Даже сегодня найдутся ученые-экспериментаторы, которых идея Эддингтона может шокировать и которые считают, что наблюдения непогрешимы. Я полагаю, что они ошибаются и плохо знают о том, до какой степени неправильными могут быть наблюдения или их интерпретация. Здесь Эддингтон говорит о целостности системы убеждений — о том, что новые наблюдения, которые не соответствуют текущей теории, вполне могут быть правильными, но они тянут за собой нити, связанные с предыдущими наблюдениями и интерпретациями, на которых выстроена текущая теория, и это надо учитывать. Повторяю, что в науке наблюдения и интерпретации нельзя произвольно изменить или отвергнуть только потому, что они не нравятся или не соответствуют теории. Тем не менее наблюдение и интерпретация всегда должны считаться несовершенными в силу особенностей человеческого восприятия.
Ирония здесь в том, что хотя науку часто определяют как знание, основанное на наблюдении, на самом деле именно ненаучные подходы считают наблюдение гораздо более непогрешимым.
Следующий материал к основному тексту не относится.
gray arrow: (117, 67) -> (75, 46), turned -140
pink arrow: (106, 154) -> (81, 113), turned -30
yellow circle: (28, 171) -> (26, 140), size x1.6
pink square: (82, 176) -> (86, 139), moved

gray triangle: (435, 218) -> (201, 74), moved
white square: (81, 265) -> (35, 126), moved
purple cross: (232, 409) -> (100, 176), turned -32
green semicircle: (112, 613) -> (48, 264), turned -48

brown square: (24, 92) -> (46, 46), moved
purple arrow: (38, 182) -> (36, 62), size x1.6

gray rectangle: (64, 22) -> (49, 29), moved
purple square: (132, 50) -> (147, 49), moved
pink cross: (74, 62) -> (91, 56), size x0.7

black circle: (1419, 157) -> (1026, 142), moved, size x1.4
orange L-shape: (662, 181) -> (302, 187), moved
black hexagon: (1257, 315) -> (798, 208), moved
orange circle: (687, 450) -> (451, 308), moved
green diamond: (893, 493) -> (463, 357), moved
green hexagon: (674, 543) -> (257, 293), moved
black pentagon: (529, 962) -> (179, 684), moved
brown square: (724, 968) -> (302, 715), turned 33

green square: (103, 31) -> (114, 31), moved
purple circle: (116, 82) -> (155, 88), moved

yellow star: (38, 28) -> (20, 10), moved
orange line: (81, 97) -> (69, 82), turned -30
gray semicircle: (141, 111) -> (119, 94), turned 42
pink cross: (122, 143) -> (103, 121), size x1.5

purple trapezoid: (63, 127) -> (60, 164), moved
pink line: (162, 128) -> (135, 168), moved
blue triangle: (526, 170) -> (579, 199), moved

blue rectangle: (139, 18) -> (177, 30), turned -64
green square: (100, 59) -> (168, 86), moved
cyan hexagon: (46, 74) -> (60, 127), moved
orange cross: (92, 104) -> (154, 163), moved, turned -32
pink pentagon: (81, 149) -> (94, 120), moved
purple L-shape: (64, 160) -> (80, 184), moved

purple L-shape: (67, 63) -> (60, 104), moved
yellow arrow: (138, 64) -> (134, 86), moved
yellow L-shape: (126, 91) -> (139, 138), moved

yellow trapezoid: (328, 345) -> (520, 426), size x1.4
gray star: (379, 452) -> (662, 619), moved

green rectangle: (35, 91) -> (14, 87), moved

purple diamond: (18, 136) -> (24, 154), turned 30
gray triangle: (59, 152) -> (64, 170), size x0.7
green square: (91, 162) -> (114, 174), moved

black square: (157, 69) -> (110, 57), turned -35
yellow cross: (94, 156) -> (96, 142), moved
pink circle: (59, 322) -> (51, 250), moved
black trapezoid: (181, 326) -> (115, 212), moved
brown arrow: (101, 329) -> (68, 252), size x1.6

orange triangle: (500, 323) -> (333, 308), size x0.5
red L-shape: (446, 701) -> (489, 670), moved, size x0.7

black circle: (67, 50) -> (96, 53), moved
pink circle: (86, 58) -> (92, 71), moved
Вспоминая упомянутые ранее примеры ясновидения и экстрасенсов, можно заметить, что в их системе убеждений охотно принимают даже скудные ограниченные наблюдения как почти абсолютные и не оспаривают их достоверность. Совсем иначе ведут себя ученые, которые разбирают наблюдения на части, чтобы подвергнуть их испытанию скептицизмом. В этом фундаментальное отличие науки от многих других подходов к пониманию мироустройства. В большинстве систем убеждений опыт является важным компонентом. Конечно, наука зависит от опыта, но постоянно и с огромным усердием подвергает его сомнению.
Глава 10.
Изучение фантома, или Наука как предмет науковедения
Разочарованный молодой ученый
Молодые студенты, изучающие естественные науки, могут выбрать исследовательскую карьеру по разным причинам. Некоторыми движет врожденное любопытство к миру и любовь к пониманию того, как устроена природа. Для других движущей силой служит возможность добиться признания и уважения. Третьи обладают скрупулезным характером, и их привлекает идея управления экспериментальными системами. И, как неизбежность, некоторые студенты занимаются наукой из-за ожиданий родителей, а не из собственных интересов и амбиций. Наконец, некоторые идут в науку, потому что начиная со школьного возраста никогда не задумывались о том, каким должен быть следующий шаг (кроме перехода в следующий класс, как они всегда делали в школе), и действительно не могут понять, что еще делать. Учитывая сложность человеческого поведения, для многих это сочетание упомянутых факторов и других причин.